LONDON (AP) — Under normal circumstances, the Bank of England would be looking to cut interest rates. The economy is slowing and inflation is below target.
But these are no normal times in Britain, with a general election due Dec. 12 that will have profound implications for the economy, as it could shape Brexit’s outcome .
On Thursday, the Bank of England is widely predicted to keep its main interest rate at 0.75% despite the gloomy economic backdrop.
“The upcoming general election has added to the fog of political uncertainty already hanging over the U.K. economy because of Brexit,” said Kallum Pickering, senior economist at Berenberg.
“With economic momentum subdued, and no immediate inflation risks to contend with, expect the bank’s nine-member Monetary Policy Committee to keep policy on hold.”
Alongside its interest rate decision, the bank is also expected to lower its growth forecast for 2020 from its previous estimate of 1.3%, mainly due to concerns over Brexit.
Business investment has borne the brunt of Brexit uncertainty since the country voted in June 2016 to leave the European Union as executives have sought clarity over Britain’s future trading relationship with the EU.
Prime Minister Boris Johnson called the election in the hope of securing a majority in Parliament that would allow him to push through the withdrawal agreement he negotiated with the EU by Jan. 31, Britain’s new scheduled departure from the EU.
He says “getting Brexit done” will unleash pent-up investment, stoking growth.
“Let’s make 2020 the year of investment and growth,” he said Wednesday outside his residence at No. 10 Downing Street as the general election formally got underway.
Bank of England Governor Mark Carney, who is due to step down early next year, has said that ratification of a Brexit deal would lead to a rebound in some investment. That would shore up growth and potentially lead to one or two quarter-point interest rate increases.
Not everyone is convinced, with Johnson’s opponents arguing for alternative courses, from scrapping Brexit to another referendum on membership.
They claim his Brexit deal will just lead to further acute uncertainty that will keep investment in check and potentially force the Bank of England to cut interest rates.
Michael Saunders, one of the nine members of the rate-setting panel, said in a speech in September that “persistently high uncertainty” could prompt the bank to lower rates.
Though ratification of Johnson’s deal soon after the election would pave the way for Britain to leave the EU by the end of January, attention would swiftly turn to the next stage of talks , on the future relationship between the EU and the U.K.
Under the terms of the withdrawal agreement, Britain will remain in the tariff-free European single market and customs union through 2020 even though it won’t have a say in making the rules. That transition period can be extended once by one or two years, but that must be done by the end of June.
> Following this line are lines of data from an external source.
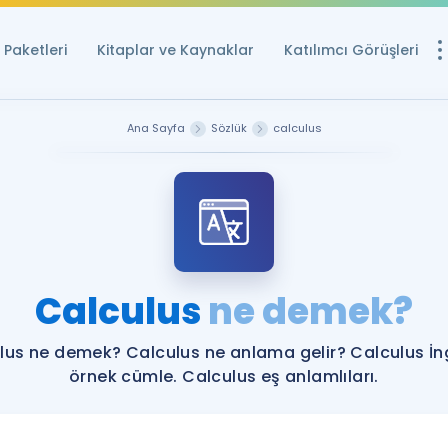
Paketleri
Kitaplar ve Kaynaklar
Katılımcı Görüşleri
Ücretsiz Kayna
Ana Sayfa
Sözlük
calculus
YDS ve YÖKDİL içi
Sözlük
İngilizce Sınavları
Puan Hesapla
Calculus
ne demek?
YDS ve YÖKDİL P
Remz
Rehberlik Aracı
lus ne demek? Calculus ne anlama gelir? Calculus İng
YDS ve YÖKDİL'e H
örnek cümle. Calculus eş anlamlıları.
ÖSYM Sınav Ta
Tüm ÖSYM Sınavl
Few experts think a trade deal can be forged in a few months — it took Canada seven years to complete its deal with the EU.
“This almost certainly won’t be long enough,” said ING economist James Smith.
As a result, Britain could end up leaving the EU’s single market and customs union at the end of next year, which most economists think could lead to a recession in Britain as tariffs and other impediments to trade start to bite.
“This uncertainty will keep a lid on investment,” said Smith.
The fog of Brexit doesn’t look likely to go away anytime soon.